> _DATA SUPPLIED_

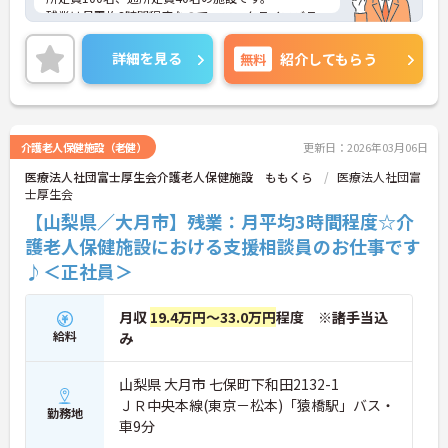
残業は月平均3時間程度なので、ワークライフバラ
ンスを保ちながらご勤務いただけます。また、利用
可能な託児所があり、子育て世代の方も安心してご
詳細を見る
無料
紹介してもらう
勤務いただけます。
ご興味のある方には、面接対策ポイントなど、さら
に詳細をお話しいたしますのでお気軽にご相談くだ
さい！
介護老人保健施設（老健）
更新日：2026年03月06日
医療法人社団富士厚生会介護老人保健施設 ももくら
医療法人社団富
士厚生会
【山梨県／大月市】残業：月平均3時間程度☆介
護老人保健施設における支援相談員のお仕事です
♪＜正社員＞
月収
19.4万円～33.0万円
程度 ※諸手当込
給料
み
山梨県 大月市 七保町下和田2132-1
ＪＲ中央本線(東京－松本)「猿橋駅」バス・
勤務地
車9分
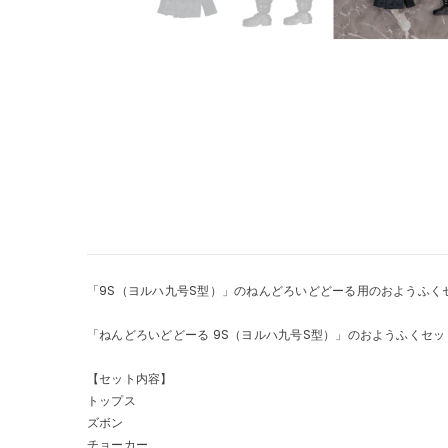
「9S（ヨルハ九号S型）」のねんどろいどどーる用のおようふく
「ねんどろいどどーる 9S（ヨルハ九号S型）」のおようふくセッ
【セット内容】
トップス
ズボン
チョーカー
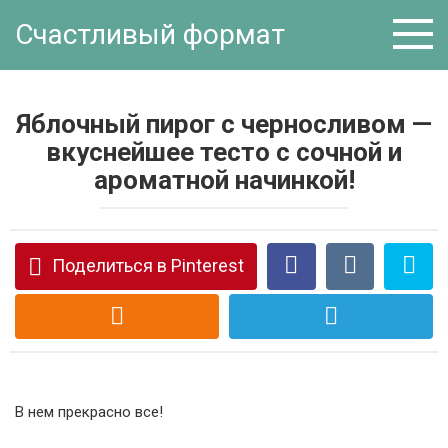
Перейти
Счастливый формат
к
контенту
Яблочный пирог с черносливом —
вкуснейшее тесто с сочной и
ароматной начинкой!
Поделиться в Pinterest
В нем прекрасно все!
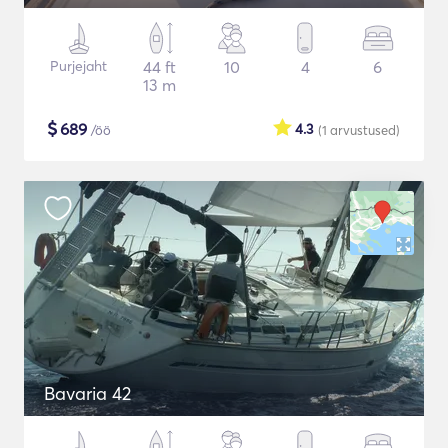
Purjejaht
44 ft
10
4
6
13 m
$
689
4.3
/öö
(1
arvustused
)
Bavaria 42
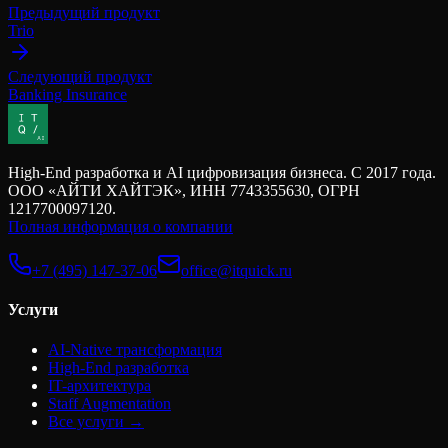
Предыдущий продукт
Trio
Следующий продукт
Banking Insurance
High-End разработка и AI цифровизация бизнеса. С 2017 года.
ООО «АЙТИ ХАЙТЭК», ИНН 7743355630, ОГРН
1217700097120.
Полная информация о компании
+7 (495) 147-37-06
office@itquick.ru
Услуги
AI-Native трансформация
High-End разработка
IT-архитектура
Staff Augmentation
Все услуги →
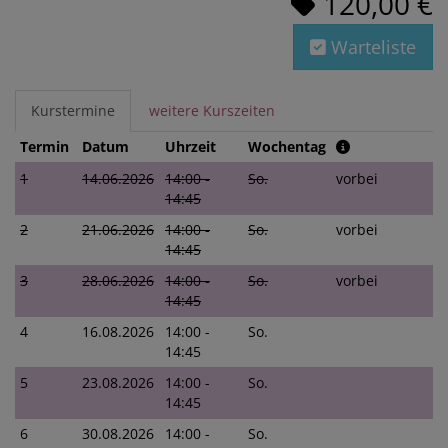
120,00 €
Warteliste
Kurstermine
weitere Kurszeiten
Termin
Datum
Uhrzeit
Wochentag
1
14.06.2026
14:00 -
So.
vorbei
14:45
2
21.06.2026
14:00 -
So.
vorbei
14:45
3
28.06.2026
14:00 -
So.
vorbei
14:45
4
16.08.2026
14:00 -
So.
14:45
5
23.08.2026
14:00 -
So.
14:45
6
30.08.2026
14:00 -
So.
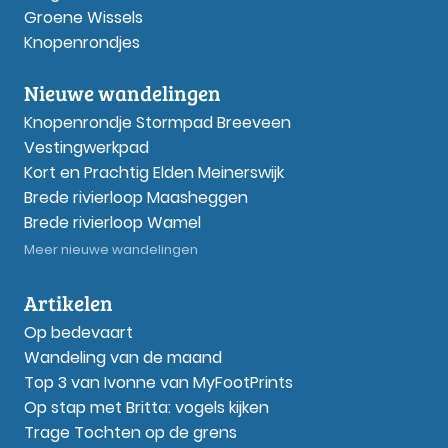
Groene Wissels
Knopenrondjes
Nieuwe wandelingen
Knopenrondje Stormpad Breeveen
Vestingwerkpad
Kort en Prachtig Elden Meinerswijk
Brede rivierloop Maasheggen
Brede rivierloop Wamel
Meer nieuwe wandelingen
Artikelen
Op bedevaart
Wandeling van de maand
Top 3 van Ivonne van MyFootPrints
Op stap met Britta: vogels kijken
Trage Tochten op de grens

> _THE PROBLEM_
Once you find the line that contains "Kurstermine", give it again along with every later line through the end of the data, word for word, minus the pictures.

> _ANSWER FOR THIS EXERCISE_
Kurstermine
weitere Kurszeiten
Termin
Datum
Uhrzeit
Wochentag
1
14.06.2026
14:00 -
So.
vorbei
14:45
2
21.06.2026
14:00 -
So.
vorbei
14:45
3
28.06.2026
14:00 -
So.
vorbei
14:45
4
16.08.2026
14:00 -
So.
14:45
5
23.08.2026
14:00 -
So.
14:45
6
30.08.2026
14:00 -
So.
Groene Wissels
Knopenrondjes
Nieuwe wandelingen
Knopenrondje Stormpad Breeveen
Vestingwerkpad
Kort en Prachtig Elden Meinerswijk
Brede rivierloop Maasheggen
Brede rivierloop Wamel
Meer nieuwe wandelingen
Artikelen
Op bedevaart
Wandeling van de maand
Top 3 van Ivonne van MyFootPrints
Op stap met Britta: vogels kijken
Trage Tochten op de grens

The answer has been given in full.